> **Exercise details**: Among the entries below, which lines include the string "Volkswagen"? Show each one.

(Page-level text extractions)
---------------

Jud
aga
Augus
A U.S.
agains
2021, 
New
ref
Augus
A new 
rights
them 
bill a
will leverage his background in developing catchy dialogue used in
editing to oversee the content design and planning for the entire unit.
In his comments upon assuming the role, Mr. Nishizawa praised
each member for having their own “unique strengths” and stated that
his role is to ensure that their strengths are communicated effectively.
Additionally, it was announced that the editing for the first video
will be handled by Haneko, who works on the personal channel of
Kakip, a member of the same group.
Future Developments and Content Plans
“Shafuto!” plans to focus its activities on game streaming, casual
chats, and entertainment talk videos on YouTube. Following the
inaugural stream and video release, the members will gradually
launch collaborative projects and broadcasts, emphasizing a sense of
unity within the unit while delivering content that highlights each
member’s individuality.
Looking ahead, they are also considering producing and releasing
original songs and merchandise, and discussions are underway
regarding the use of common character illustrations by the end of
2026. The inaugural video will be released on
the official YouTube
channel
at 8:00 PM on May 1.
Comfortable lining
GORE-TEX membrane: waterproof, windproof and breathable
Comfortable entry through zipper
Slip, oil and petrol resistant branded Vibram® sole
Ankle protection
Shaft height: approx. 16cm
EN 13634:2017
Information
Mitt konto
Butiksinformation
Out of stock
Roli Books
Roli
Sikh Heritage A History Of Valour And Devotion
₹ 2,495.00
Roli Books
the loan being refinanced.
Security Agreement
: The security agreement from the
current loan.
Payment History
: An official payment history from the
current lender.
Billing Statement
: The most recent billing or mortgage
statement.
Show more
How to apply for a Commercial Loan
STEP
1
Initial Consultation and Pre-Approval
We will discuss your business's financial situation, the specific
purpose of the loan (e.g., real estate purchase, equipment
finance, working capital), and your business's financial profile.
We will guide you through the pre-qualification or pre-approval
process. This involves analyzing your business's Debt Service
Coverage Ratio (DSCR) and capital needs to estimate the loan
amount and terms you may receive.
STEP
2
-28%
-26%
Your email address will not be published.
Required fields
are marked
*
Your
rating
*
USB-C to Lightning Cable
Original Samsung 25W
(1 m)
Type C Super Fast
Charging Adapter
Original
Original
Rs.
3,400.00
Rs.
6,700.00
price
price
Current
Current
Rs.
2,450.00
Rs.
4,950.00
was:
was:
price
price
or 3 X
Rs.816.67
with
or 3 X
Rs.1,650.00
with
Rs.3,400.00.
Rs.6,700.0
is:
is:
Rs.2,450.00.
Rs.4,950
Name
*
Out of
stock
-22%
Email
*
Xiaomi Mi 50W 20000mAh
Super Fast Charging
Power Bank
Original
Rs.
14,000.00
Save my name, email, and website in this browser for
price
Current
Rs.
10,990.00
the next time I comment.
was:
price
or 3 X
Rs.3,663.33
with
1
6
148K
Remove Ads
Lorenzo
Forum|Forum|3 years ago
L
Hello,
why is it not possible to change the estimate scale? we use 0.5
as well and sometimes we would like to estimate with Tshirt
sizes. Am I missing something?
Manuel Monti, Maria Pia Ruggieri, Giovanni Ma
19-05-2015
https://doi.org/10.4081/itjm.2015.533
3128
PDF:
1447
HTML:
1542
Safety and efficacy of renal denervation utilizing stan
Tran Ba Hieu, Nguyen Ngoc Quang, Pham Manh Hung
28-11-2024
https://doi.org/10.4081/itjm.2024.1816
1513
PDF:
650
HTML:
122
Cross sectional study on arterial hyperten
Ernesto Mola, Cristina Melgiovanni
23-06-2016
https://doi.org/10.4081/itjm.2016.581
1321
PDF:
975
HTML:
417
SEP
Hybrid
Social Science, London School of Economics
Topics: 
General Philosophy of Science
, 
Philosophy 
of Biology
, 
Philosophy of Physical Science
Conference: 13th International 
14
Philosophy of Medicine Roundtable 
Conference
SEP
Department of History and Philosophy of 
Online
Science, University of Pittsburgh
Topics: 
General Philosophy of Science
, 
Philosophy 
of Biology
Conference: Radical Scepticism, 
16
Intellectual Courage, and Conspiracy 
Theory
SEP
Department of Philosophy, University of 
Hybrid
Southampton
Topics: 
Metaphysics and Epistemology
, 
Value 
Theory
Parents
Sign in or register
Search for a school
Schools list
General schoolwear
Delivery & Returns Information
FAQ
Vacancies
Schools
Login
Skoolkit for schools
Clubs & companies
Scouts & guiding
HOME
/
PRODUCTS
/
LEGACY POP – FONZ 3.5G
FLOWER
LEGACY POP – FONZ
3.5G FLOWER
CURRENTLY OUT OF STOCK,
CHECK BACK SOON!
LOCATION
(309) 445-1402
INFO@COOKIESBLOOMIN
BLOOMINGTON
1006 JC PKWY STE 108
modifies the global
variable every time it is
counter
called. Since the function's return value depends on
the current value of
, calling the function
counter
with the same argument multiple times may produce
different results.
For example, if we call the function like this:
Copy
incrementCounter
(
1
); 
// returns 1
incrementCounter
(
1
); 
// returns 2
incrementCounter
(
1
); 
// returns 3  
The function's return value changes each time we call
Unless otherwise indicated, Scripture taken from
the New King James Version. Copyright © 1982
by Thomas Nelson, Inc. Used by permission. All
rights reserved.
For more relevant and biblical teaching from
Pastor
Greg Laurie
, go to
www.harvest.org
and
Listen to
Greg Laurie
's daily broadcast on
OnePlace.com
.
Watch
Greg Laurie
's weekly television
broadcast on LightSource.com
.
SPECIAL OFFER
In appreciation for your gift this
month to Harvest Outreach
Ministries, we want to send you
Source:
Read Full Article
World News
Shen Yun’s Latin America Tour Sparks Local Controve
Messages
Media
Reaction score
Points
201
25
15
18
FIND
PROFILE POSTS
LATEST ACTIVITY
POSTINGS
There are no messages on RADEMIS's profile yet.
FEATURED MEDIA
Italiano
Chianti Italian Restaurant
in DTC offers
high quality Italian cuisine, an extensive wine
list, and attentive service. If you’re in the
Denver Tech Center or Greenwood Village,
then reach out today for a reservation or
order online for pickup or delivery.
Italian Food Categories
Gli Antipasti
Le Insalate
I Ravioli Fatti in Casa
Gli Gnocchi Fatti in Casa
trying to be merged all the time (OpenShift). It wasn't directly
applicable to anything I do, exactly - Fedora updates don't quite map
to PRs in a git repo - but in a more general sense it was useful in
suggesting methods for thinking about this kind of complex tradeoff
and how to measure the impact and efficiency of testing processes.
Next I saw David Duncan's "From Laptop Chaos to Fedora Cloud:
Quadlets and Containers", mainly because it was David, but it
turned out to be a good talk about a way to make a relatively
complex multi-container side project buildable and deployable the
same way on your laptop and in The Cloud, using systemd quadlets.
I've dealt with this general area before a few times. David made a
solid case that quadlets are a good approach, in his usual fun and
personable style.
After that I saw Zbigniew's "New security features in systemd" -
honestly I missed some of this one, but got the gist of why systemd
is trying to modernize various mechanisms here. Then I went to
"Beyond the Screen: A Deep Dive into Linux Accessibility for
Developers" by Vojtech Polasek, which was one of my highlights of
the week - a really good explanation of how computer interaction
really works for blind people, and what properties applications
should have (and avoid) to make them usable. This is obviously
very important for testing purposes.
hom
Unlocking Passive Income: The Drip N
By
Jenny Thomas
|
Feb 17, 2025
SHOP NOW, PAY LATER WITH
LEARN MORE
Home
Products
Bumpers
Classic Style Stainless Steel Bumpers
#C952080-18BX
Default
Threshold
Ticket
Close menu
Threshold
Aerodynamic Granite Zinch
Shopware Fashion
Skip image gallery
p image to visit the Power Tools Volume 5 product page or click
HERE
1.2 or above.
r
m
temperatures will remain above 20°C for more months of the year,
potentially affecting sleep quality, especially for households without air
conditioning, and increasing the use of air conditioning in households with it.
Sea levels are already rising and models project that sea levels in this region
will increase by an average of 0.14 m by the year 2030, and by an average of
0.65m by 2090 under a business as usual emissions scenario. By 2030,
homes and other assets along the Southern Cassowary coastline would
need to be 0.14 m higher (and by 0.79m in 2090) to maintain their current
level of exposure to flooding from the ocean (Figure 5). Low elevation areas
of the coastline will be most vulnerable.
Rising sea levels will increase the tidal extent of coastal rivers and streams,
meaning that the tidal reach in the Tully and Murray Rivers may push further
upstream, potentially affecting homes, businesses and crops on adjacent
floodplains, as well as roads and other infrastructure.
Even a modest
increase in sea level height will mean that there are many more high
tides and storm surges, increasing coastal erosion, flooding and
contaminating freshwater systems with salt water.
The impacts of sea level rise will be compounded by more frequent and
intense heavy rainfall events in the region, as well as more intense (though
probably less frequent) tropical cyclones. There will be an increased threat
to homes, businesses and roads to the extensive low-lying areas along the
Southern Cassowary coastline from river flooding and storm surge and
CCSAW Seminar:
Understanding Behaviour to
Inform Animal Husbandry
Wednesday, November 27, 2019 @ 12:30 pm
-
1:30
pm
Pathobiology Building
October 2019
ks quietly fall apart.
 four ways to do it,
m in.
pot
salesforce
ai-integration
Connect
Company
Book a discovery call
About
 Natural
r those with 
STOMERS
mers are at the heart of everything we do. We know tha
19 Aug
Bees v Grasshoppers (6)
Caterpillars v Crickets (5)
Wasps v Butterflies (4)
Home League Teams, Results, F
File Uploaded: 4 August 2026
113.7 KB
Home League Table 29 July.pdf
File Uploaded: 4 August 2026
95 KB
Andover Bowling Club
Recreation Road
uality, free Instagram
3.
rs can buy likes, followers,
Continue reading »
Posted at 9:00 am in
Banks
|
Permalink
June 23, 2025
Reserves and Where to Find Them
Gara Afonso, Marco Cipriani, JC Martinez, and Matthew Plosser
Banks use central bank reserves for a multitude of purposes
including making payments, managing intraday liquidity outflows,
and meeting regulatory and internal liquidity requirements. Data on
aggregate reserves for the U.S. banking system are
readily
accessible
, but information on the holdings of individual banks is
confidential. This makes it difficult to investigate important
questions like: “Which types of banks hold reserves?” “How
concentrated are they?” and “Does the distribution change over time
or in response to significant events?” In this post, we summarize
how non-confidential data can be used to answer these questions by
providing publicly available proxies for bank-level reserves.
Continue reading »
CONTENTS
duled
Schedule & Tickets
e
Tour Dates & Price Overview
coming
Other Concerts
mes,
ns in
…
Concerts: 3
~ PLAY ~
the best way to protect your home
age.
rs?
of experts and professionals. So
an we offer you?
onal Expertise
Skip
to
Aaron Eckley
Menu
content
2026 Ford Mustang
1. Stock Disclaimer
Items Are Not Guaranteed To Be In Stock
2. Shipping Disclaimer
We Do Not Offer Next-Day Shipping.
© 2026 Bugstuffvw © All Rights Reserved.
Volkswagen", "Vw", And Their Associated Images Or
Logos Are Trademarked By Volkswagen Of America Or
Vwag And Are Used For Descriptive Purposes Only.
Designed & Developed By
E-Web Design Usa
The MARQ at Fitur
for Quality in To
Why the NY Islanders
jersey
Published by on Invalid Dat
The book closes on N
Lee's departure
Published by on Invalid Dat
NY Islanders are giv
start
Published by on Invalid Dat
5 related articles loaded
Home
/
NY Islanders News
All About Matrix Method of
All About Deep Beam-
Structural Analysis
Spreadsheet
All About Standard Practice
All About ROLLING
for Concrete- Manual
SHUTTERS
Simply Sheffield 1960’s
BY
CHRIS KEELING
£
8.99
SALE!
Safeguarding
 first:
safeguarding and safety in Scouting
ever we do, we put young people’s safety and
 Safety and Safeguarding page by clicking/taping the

---------------

> **Exercise result**:
Volkswagen", "Vw", And Their Associated Images Or
Logos Are Trademarked By Volkswagen Of America Or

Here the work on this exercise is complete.